** Opening Data under study block **
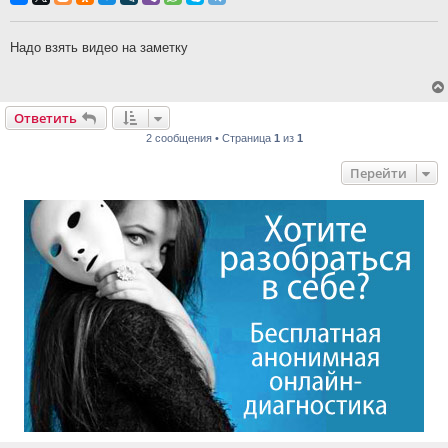
Надо взять видео на заметку
Ответить
2 сообщения • Страница
1
из
1
Перейти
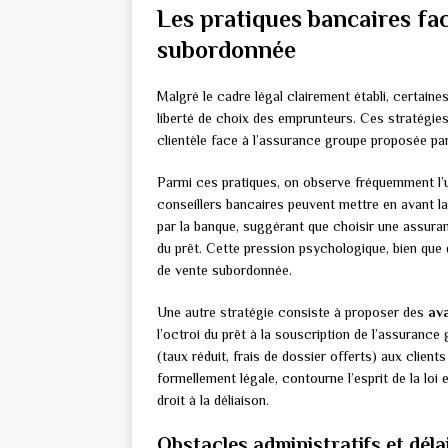
Les pratiques bancaires face
subordonnée
Malgré le cadre légal clairement établi, certaine
liberté de choix des emprunteurs. Ces stratégies,
clientèle face à l’assurance groupe proposée par
Parmi ces pratiques, on observe fréquemment l’ut
conseillers bancaires peuvent mettre en avant la
par la banque, suggérant que choisir une assura
du prêt. Cette pression psychologique, bien que 
de vente subordonnée.
Une autre stratégie consiste à proposer des
ava
l’octroi du prêt à la souscription de l’assurance
(taux réduit, frais de dossier offerts) aux clien
formellement légale, contourne l’esprit de la lo
droit à la déliaison.
Obstacles administratifs et déla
** Closing Data under study block **
### Exercise prompt
Could you repeat each line above exactly as written? Omit the pictures.

### Response
Надо взять видео на заметку
Ответить
2 сообщения • Страница
1
из
1
Перейти
Les pratiques bancaires face
subordonnée
Malgré le cadre légal clairement établi, certaine
liberté de choix des emprunteurs. Ces stratégies,
clientèle face à l’assurance groupe proposée par
Parmi ces pratiques, on observe fréquemment l’ut
conseillers bancaires peuvent mettre en avant la
par la banque, suggérant que choisir une assura
du prêt. Cette pression psychologique, bien que 
de vente subordonnée.
Une autre stratégie consiste à proposer des
ava
l’octroi du prêt à la souscription de l’assurance
(taux réduit, frais de dossier offerts) aux clien
formellement légale, contourne l’esprit de la lo
droit à la déliaison.
Obstacles administratifs et déla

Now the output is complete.